Because I’ve now emailed you five angles of your driver missing my house like it’s in a different dimension.
Let’s recap the chaos:
• Minibar typed the wrong address
• UPS said “delivery from 2–6 pm”
• My neighbor put a note on his door like he was part of the investigation
• Kris cleaned all his guns on the porch like he was auditioning for Yellowstone
• We sat outside like suspicious lawn ornaments
• ALL our cameras were recording like we were the CIA
• UPS: never came
• UPS: never loaded it on the truck
• Minibar: “You should pay MORE for us to hold it at a UPS store.”

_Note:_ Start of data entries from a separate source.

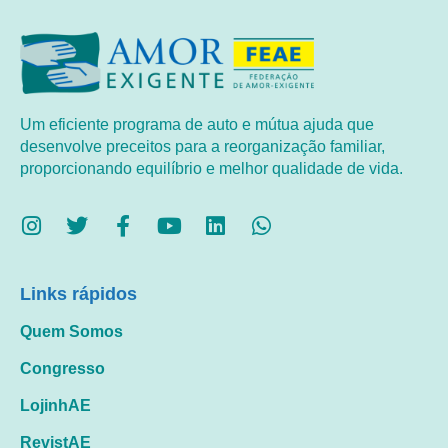
Um eficiente programa de auto e mútua ajuda que
desenvolve preceitos para a reorganização familiar,
proporcionando equilíbrio e melhor qualidade de vida.
Links rápidos
Quem Somos
Congresso
LojinhAE
RevistAE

Yes. Let me pay extra for your mistakes.
So now?
We leave for our mini trip tomorrow with:
❌ No wine
❌ No apology
❌ No resolution
✔️ A full-blown feud with Minibar
✔️ A swear jar filled to retirement levels
✔️ A 27-gallon tub full of hot cocoa and s’mores supplies
✔️ A secluded cabin with a hot tub
✔️ A husband who thinks none of this was wasted time because he got to clean his guns
And honestly?
Maybe this is the plot twist I needed.
A business-expanding, book-selling, future-agent-seeking author mama sitting in a hot tub, drinking cocoa like it’s fine wine while trying not to get her fresh nose piercing wet.
Cheers to vacation.
Cheers to chaos.
And cheers to never ordering from Minibar again.